■ **What is required**
Transcribe the stretch of entries below from the line with "4.2.18.12.1.4.3.5.6 <Anoniem>" through the line with "Uithoorn te De", exactly and with both ends included; leave out all other lines.

(Saved entries)
::::::::
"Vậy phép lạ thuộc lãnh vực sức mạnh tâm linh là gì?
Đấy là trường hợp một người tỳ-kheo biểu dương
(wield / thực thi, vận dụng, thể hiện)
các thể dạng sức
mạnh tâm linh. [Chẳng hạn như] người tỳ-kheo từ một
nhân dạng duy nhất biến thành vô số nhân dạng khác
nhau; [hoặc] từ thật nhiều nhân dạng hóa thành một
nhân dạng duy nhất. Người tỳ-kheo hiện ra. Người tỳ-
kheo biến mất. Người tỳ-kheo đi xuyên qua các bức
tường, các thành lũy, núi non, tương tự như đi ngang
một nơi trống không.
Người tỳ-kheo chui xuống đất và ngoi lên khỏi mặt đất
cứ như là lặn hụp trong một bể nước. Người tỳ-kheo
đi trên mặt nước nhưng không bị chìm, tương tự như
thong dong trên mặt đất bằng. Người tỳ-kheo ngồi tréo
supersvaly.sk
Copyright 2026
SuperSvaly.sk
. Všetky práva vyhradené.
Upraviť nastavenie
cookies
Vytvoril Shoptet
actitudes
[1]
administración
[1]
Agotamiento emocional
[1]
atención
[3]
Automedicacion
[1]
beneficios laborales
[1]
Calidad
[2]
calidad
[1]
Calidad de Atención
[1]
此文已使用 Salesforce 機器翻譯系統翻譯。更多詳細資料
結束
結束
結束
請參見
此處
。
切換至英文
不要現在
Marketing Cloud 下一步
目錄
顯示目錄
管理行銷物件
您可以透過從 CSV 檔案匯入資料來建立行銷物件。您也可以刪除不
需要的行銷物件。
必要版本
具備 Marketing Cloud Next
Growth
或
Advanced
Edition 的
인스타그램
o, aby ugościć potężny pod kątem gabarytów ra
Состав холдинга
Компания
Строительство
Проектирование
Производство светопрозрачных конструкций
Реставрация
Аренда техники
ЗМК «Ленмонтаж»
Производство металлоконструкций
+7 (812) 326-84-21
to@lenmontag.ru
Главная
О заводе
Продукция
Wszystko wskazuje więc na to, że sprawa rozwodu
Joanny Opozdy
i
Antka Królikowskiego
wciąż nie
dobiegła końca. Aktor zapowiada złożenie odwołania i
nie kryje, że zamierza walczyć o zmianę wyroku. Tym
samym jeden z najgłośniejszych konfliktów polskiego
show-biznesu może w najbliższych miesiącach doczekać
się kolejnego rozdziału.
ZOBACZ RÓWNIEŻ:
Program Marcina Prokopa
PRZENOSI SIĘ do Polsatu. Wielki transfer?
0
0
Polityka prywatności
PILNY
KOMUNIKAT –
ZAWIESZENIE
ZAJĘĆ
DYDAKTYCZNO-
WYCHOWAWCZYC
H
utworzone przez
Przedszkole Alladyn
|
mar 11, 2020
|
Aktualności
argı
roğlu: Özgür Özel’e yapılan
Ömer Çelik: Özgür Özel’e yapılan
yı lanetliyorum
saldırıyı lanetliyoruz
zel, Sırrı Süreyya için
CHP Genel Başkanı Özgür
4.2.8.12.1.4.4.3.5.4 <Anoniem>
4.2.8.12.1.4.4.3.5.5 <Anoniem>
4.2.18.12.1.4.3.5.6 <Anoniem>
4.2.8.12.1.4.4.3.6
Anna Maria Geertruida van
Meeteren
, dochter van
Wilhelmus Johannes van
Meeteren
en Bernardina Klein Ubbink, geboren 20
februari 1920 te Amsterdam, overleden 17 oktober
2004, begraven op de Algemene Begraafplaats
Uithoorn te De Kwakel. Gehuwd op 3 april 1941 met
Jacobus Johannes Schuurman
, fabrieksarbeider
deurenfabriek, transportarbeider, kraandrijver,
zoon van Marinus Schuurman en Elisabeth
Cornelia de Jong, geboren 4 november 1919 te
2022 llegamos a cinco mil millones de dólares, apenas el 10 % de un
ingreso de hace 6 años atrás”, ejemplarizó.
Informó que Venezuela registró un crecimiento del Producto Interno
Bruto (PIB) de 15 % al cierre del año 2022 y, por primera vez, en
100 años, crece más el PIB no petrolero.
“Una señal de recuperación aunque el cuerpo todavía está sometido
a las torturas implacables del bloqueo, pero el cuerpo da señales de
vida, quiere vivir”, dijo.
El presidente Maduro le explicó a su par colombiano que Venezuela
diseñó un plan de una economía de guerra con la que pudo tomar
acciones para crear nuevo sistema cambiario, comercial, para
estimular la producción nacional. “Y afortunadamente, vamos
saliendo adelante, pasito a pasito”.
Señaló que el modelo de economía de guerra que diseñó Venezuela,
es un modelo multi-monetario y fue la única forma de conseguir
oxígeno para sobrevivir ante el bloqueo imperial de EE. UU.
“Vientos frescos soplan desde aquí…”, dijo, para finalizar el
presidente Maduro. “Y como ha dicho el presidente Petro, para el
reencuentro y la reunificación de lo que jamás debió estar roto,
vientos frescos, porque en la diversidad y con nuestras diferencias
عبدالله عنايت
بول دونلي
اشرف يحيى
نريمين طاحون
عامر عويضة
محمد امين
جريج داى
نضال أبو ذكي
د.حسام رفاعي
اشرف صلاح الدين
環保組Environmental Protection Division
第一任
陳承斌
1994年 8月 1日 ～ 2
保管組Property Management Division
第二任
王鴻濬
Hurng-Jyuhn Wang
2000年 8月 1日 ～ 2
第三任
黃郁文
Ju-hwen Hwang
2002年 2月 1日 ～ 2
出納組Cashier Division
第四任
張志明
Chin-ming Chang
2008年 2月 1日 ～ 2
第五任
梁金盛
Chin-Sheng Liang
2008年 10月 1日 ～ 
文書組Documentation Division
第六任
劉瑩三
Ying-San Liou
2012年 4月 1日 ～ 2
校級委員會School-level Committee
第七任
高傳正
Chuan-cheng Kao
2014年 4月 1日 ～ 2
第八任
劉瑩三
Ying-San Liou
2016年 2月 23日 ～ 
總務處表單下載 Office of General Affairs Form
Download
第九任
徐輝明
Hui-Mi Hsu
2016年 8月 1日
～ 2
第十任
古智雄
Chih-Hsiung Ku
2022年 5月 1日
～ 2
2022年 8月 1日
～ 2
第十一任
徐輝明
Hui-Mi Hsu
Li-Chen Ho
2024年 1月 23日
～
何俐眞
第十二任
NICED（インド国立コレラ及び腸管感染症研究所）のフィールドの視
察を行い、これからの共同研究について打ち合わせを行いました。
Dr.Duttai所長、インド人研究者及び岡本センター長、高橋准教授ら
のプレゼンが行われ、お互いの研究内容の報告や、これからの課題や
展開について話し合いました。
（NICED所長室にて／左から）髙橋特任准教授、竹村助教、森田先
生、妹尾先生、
::::::::
■ **Answer box**
4.2.18.12.1.4.3.5.6 <Anoniem>
4.2.8.12.1.4.4.3.6
Anna Maria Geertruida van
Meeteren
, dochter van
Wilhelmus Johannes van
Meeteren
en Bernardina Klein Ubbink, geboren 20
februari 1920 te Amsterdam, overleden 17 oktober
2004, begraven op de Algemene Begraafplaats
Uithoorn te De Kwakel. Gehuwd op 3 april 1941 met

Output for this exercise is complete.